A memoir recommended for those who have experienced limitations to their grand visions of doing good but are willing to find tiny bits of hope and rebirth in their own experiences.

"How are we going to get through this craziness?" I said. "Left foot, right foot, left foot, breathe," said Father Tom. It's a good answer for many readers of Anne Lamott's readers who, like her, feel depressed about the war in Iraq and the plight of the poor in America. "I wake up some mornings pinned to the bed by centrifugal sadness and frustration," she says. But like a good trooper, Lamott sallies forth trying to find the energy and the daring to see things afresh and to give hope a chance to bloom in strange places.

In this endearing and bold follow-up to Traveling Mercies (1999), Lamott is older and a little bit wiser.
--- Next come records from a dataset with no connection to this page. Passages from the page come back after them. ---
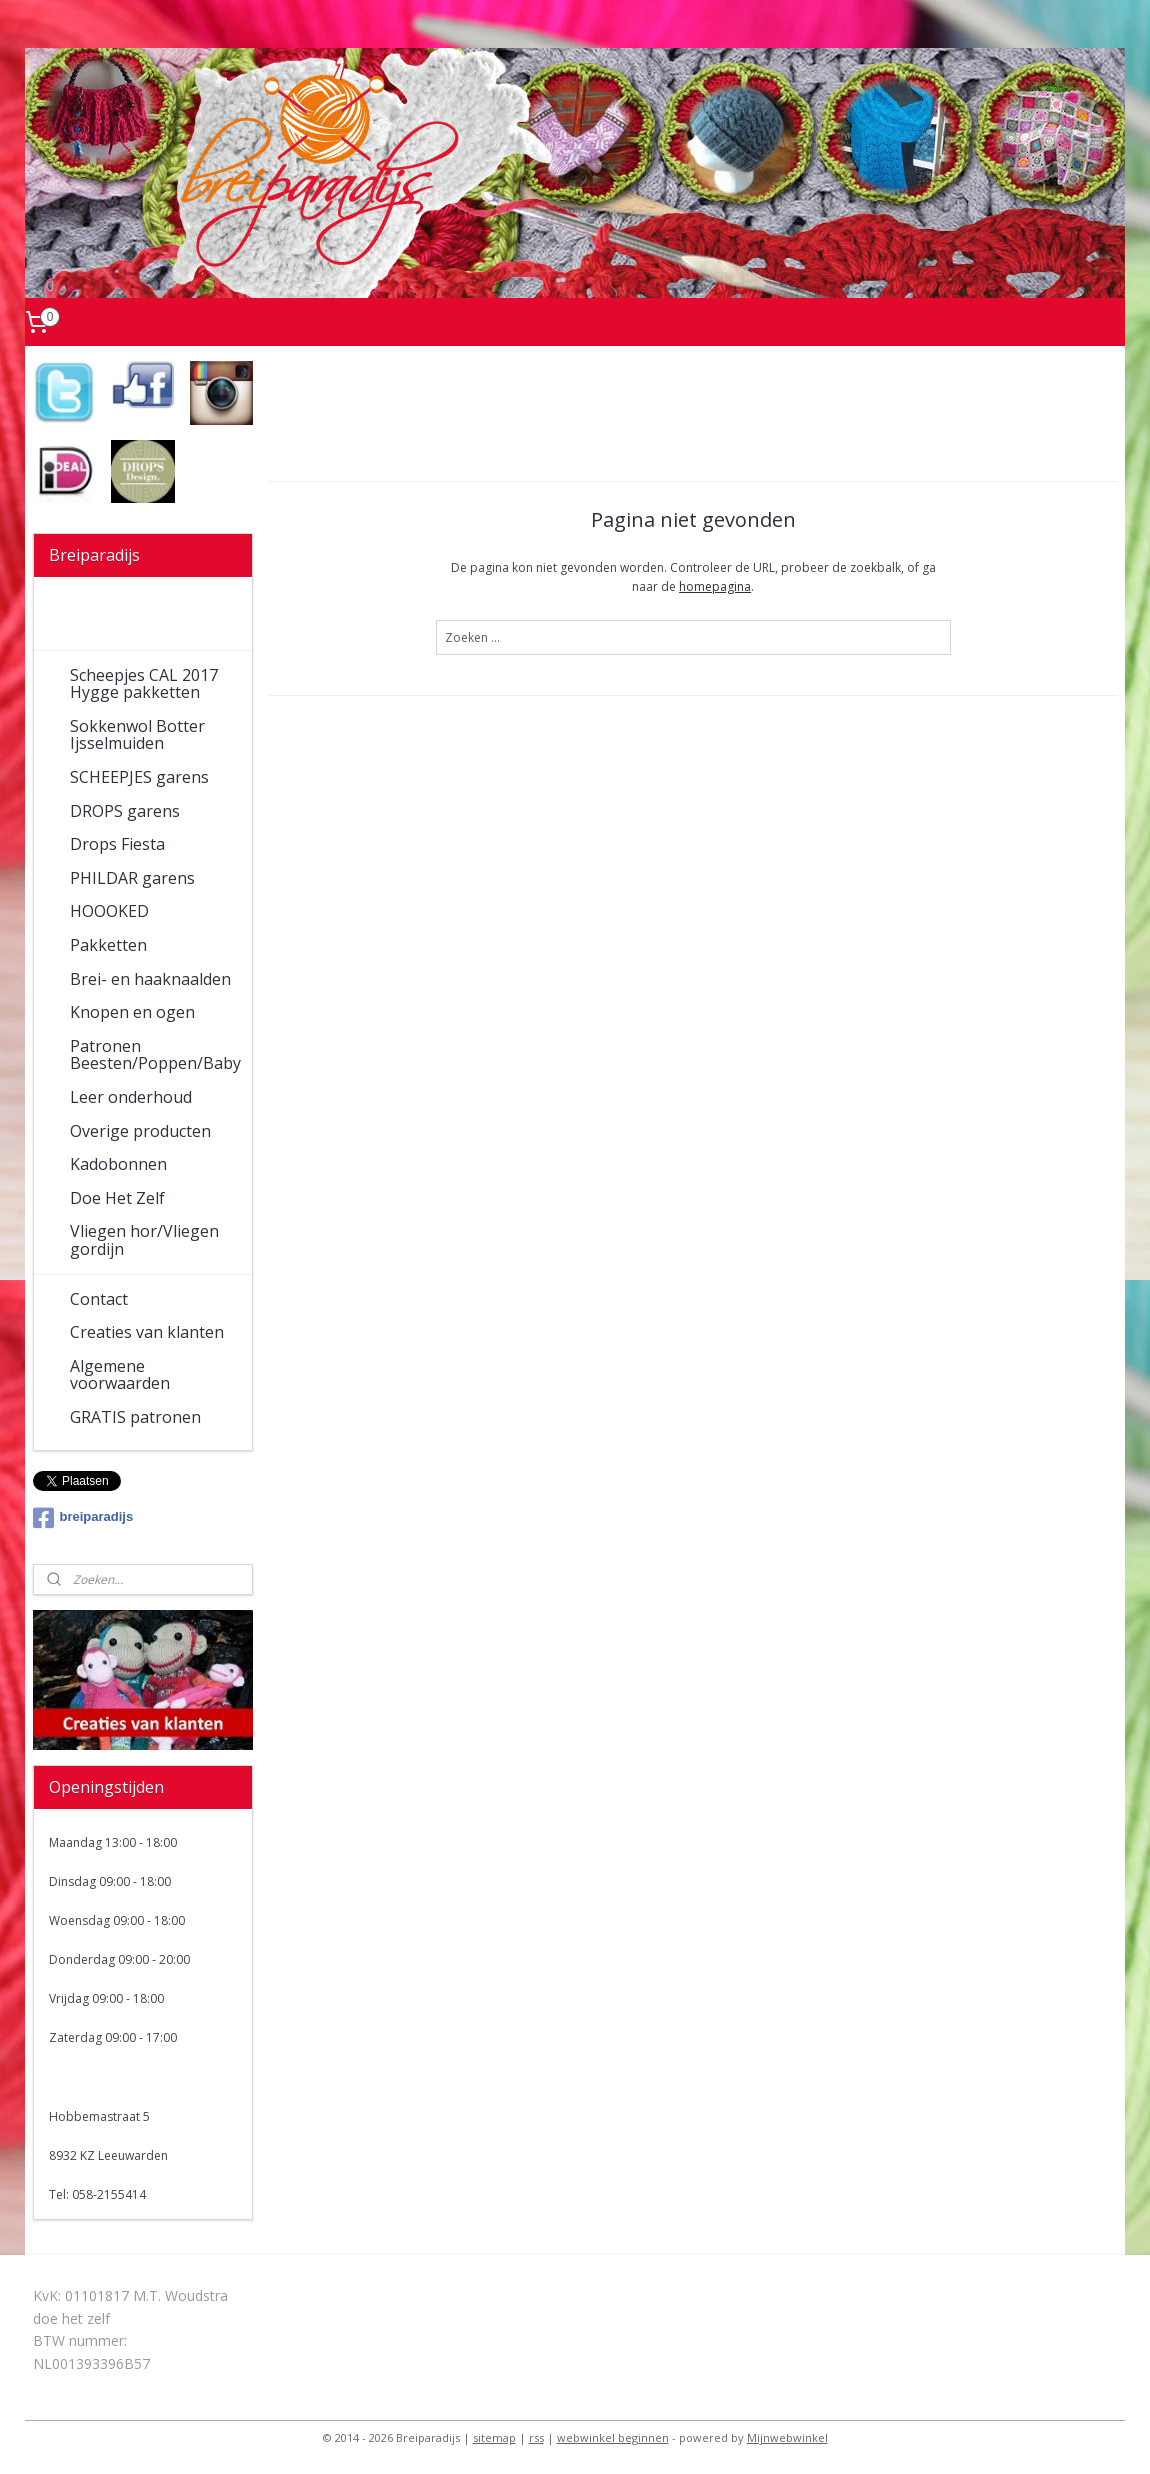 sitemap (494, 2437)
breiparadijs (83, 1518)
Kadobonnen (118, 1164)
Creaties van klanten (147, 1332)
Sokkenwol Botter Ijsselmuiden (137, 735)
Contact (99, 1299)
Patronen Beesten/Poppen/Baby (155, 1055)
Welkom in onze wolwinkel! (130, 617)
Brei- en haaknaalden (150, 979)
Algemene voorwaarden (120, 1375)
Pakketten (108, 945)
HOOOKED (109, 911)
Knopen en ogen (132, 1012)
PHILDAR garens (132, 878)
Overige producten (140, 1131)
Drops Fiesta (117, 844)
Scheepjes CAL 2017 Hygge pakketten (144, 684)
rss (536, 2437)
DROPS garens (125, 811)
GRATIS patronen (135, 1417)
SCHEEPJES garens (139, 777)
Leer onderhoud (131, 1097)
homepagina (715, 586)
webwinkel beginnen (613, 2437)
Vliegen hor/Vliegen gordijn (144, 1240)
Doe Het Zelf (117, 1198)
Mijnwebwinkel (787, 2437) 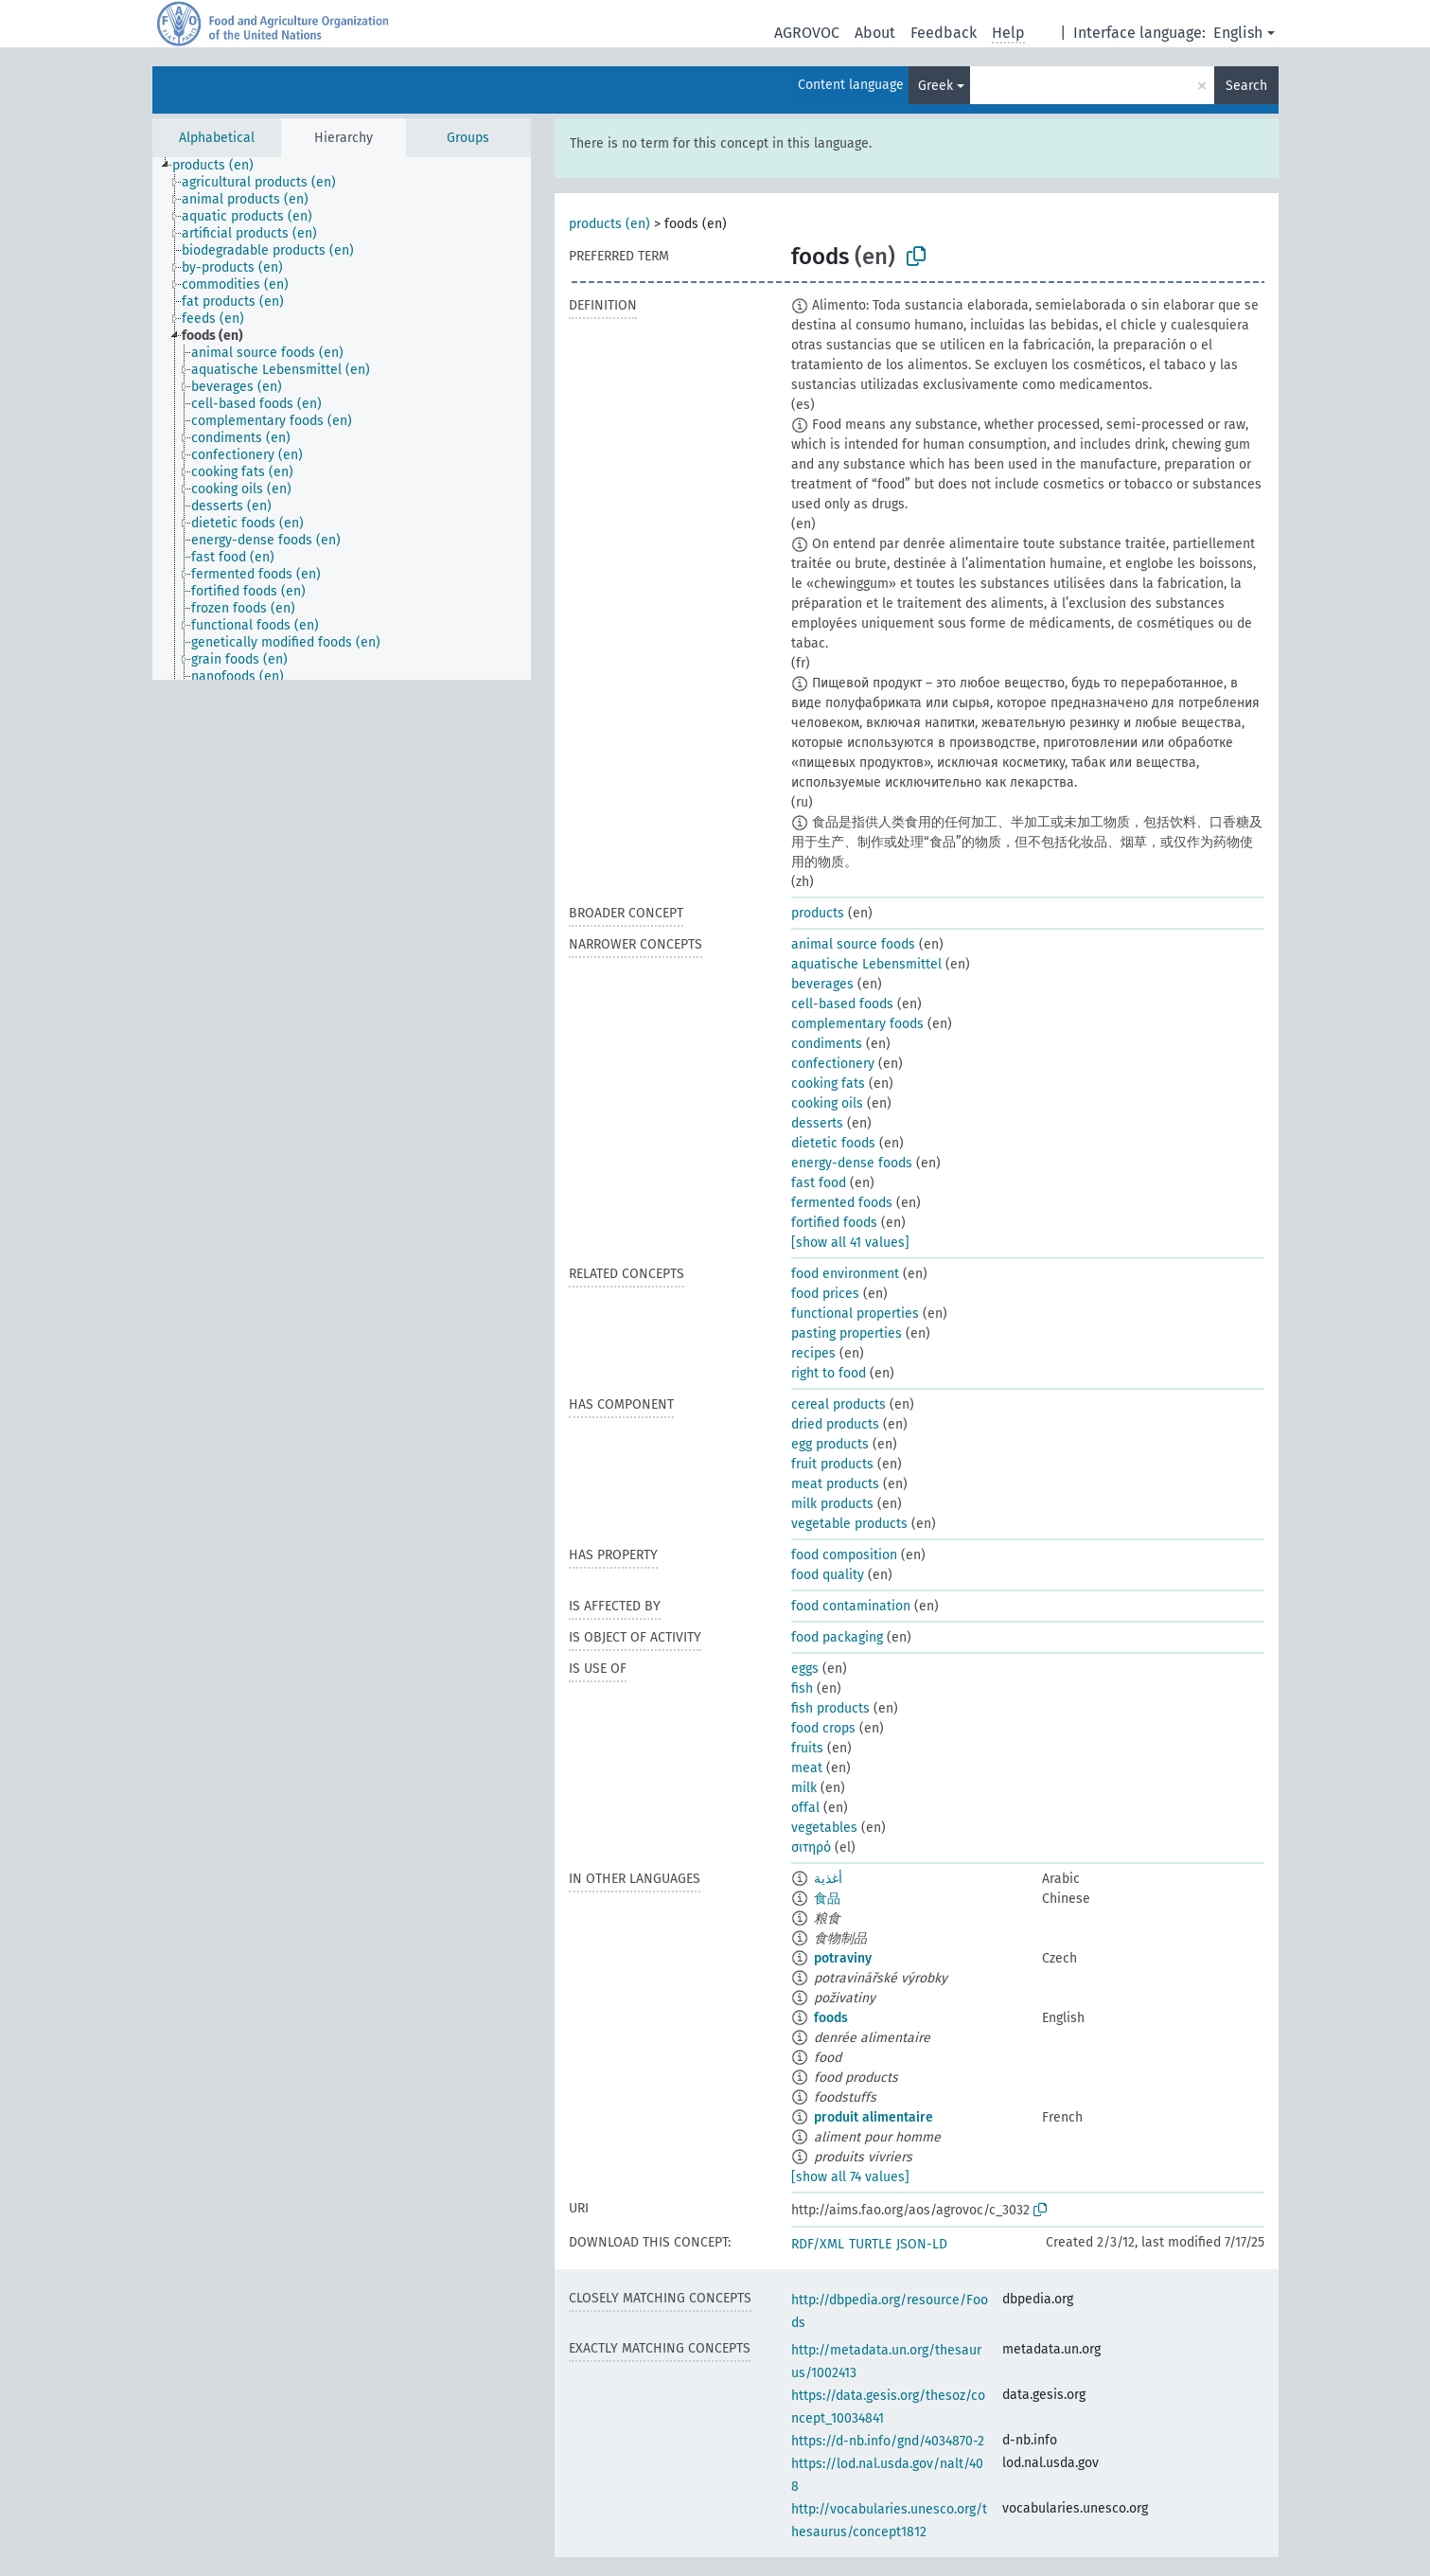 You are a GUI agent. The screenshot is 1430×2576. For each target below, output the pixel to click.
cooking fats (828, 1083)
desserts (817, 1123)
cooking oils (827, 1103)
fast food (818, 1183)
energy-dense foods (851, 1163)
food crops (823, 1728)
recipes (813, 1353)
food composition (844, 1555)
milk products (832, 1504)
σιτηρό (811, 1847)
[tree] (341, 418)
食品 (827, 1899)
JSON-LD (921, 2244)
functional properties (855, 1314)
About (875, 33)
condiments (826, 1044)
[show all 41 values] (850, 1243)
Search (1246, 86)
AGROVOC (806, 33)
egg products (830, 1444)
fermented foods (841, 1203)
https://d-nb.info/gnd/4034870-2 (887, 2441)
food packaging (837, 1637)
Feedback (943, 33)
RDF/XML (817, 2244)
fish (802, 1688)
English (1237, 33)
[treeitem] (221, 165)
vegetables (824, 1828)
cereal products (838, 1404)
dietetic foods (833, 1143)
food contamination (850, 1606)
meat (806, 1768)
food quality (827, 1575)
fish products (830, 1708)
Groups (468, 138)
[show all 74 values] (850, 2177)
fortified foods (834, 1223)
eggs (805, 1669)
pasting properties (846, 1333)
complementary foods (857, 1024)
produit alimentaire (873, 2117)
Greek (935, 86)
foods (831, 2018)
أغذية (828, 1879)
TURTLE (870, 2244)
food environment (845, 1274)
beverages (822, 984)
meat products (835, 1484)
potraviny (843, 1958)
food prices (825, 1294)
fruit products (832, 1464)
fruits (807, 1748)
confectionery (832, 1064)
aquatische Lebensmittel (866, 964)
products (817, 913)
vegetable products (849, 1524)
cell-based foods (842, 1004)
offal (805, 1808)
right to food (828, 1373)
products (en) (609, 224)
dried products (835, 1424)
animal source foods (853, 944)
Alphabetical (217, 138)
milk (804, 1788)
As a good Presbyterian and regular churchgoer, she reveals her idiosyncratic faith that serves her well in times of high anxiety. She admits that puttering around the house is her main spiritual practice, and laughter and resting are her ways of making the sign of the cross. She finds solace in a thin, red cotton cord blessed by the Dalai Lama that Jack Kornfield gave her to protect her "from the values and the judgment of the world, from the disaster of my own thinking, and to allow me the forgetting of myself."

One rousing essay describes her frustrations in running a Sunday school at her church; she realizes that there are limits to her grand visions of doing good. She outlines her most daring spiritual project — trying to move past her scorn for President Bush and put herself in his shoes through acts of her imagination because "loving your enemies was nonnegotiable." That doesn't stop her from participating in marches against the war or recounting the tale of A. J. Muste, a peace activist who during the Vietnam War stood in front of the White House night after night with a candle. When a reporter asked him whether he really thought that his small act of protest could change the policies of the country, Muste replied, "Oh, I don't do it to change the country, I do it so the country won't change me."

Lamott finds herself in middle age to be a much juicier person. Read her loving accounts of two friends with afflictions, a tender reflection on the death of her beloved dog, several pieces on the struggles and the joys of raising an adolescent son, and a paean to Mary who stands for the feminine face of divine love. One thing that keeps her going is an observation by Christian writer Barbara Johnson who said that we're an Easter people living in a Good Friday world. Lamott practices the resurrection by finding tiny bits of hope and rebirth in her own experiences. And we are happy to join her in this valiant effort.